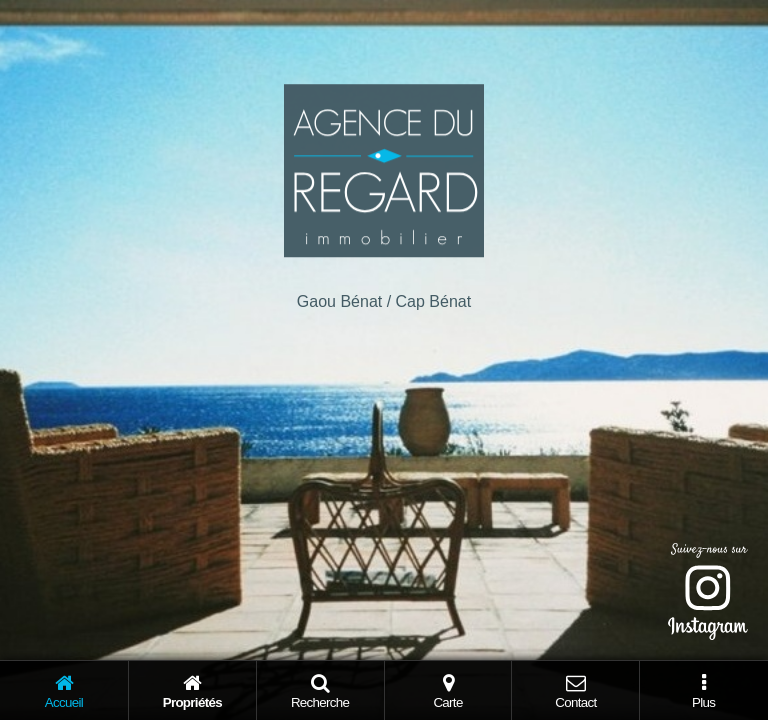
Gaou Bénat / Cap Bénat (384, 301)
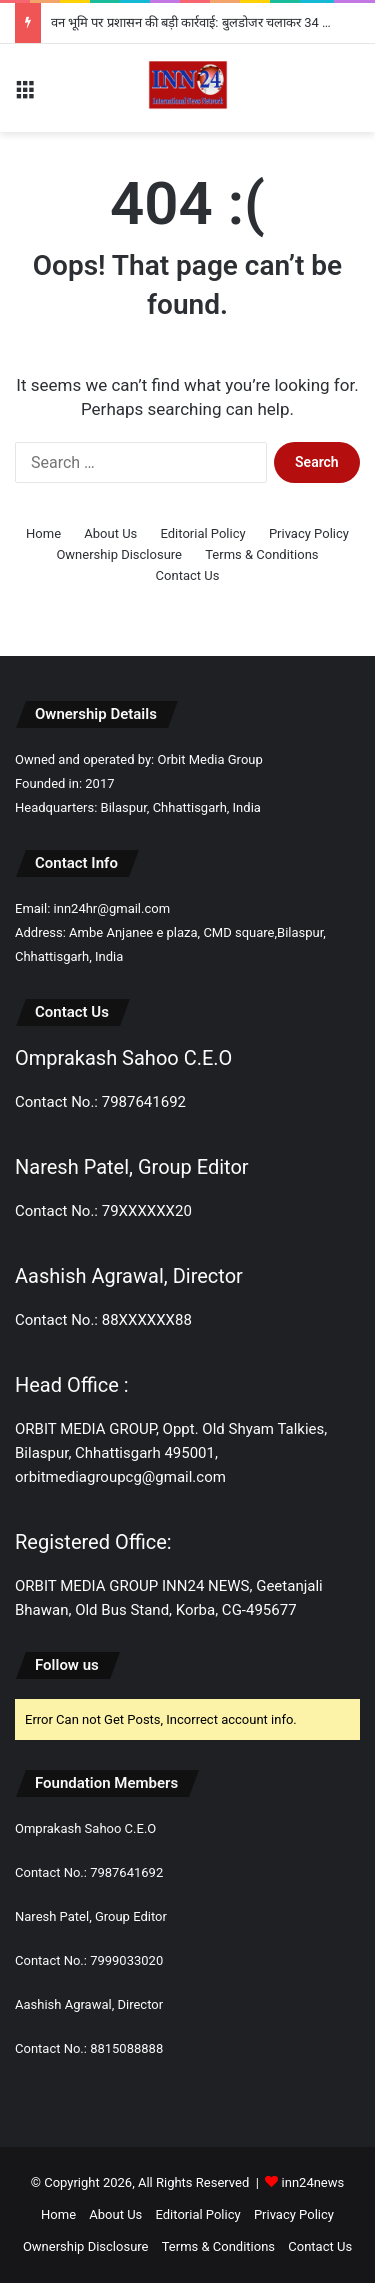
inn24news (313, 2182)
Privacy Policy (309, 533)
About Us (110, 533)
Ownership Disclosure (119, 554)
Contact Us (188, 575)
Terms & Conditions (261, 554)
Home (43, 533)
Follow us (67, 1665)
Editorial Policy (203, 533)
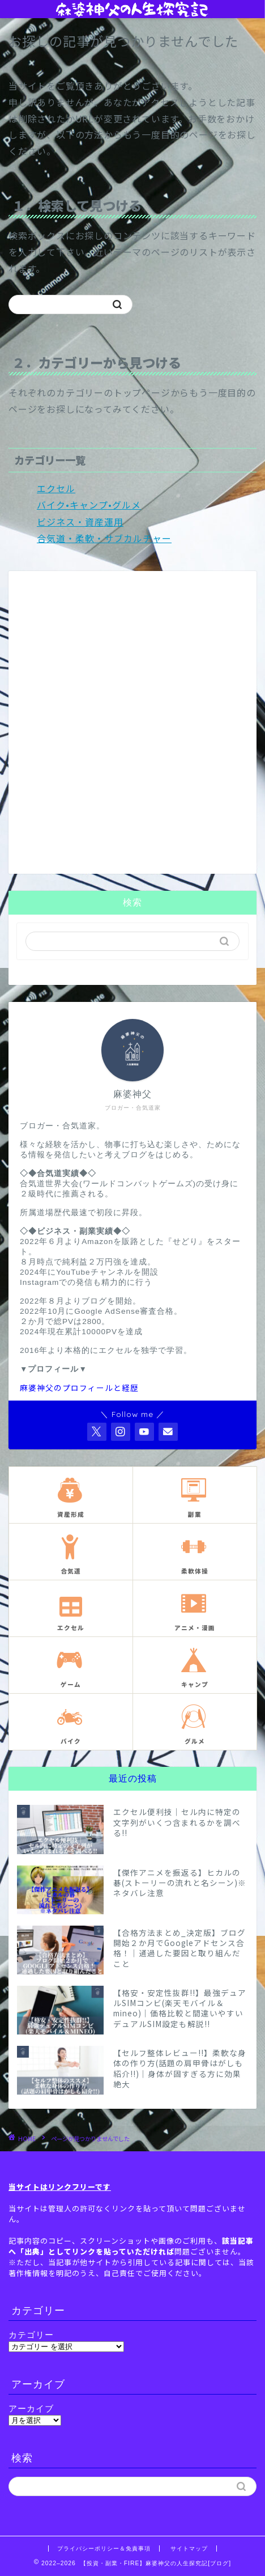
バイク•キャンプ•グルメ (89, 504)
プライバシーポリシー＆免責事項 (104, 2548)
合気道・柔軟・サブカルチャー (104, 538)
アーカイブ (31, 2408)
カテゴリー (31, 2335)
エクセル (56, 488)
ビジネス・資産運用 (80, 521)
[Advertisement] (132, 728)
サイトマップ (189, 2548)
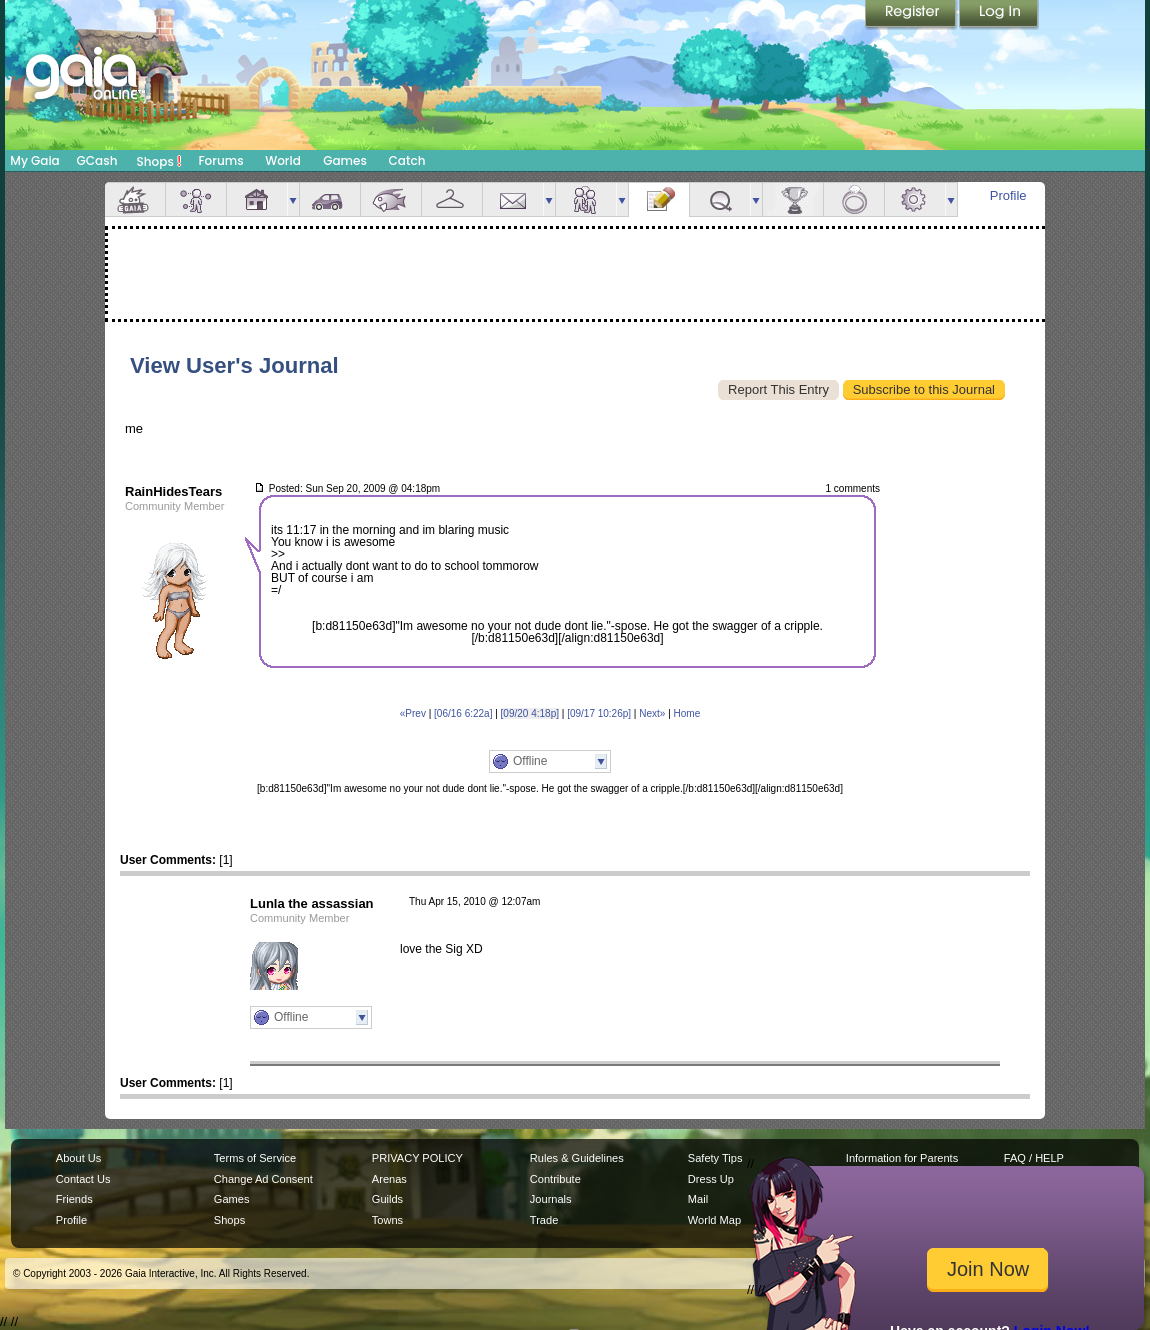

*About this exercise*
Type the records out again in full, exactly, with each picture omitted.

*Task solution*
Gaou Bénat / Cap Bénat (384, 301)
inn24news (313, 2182)
Privacy Policy (309, 533)
About Us (110, 533)
Ownership Disclosure (119, 554)
Contact Us (188, 575)
Terms & Conditions (261, 554)
Home (43, 533)
Follow us (67, 1665)
Editorial Policy (203, 533)
バイク•キャンプ•グルメ (89, 504)
プライバシーポリシー＆免責事項 (104, 2548)
合気道・柔軟・サブカルチャー (104, 538)
アーカイブ (31, 2408)
カテゴリー (31, 2335)
エクセル (56, 488)
ビジネス・資産運用 (80, 521)
[Advertisement] (132, 728)
サイトマップ (189, 2548)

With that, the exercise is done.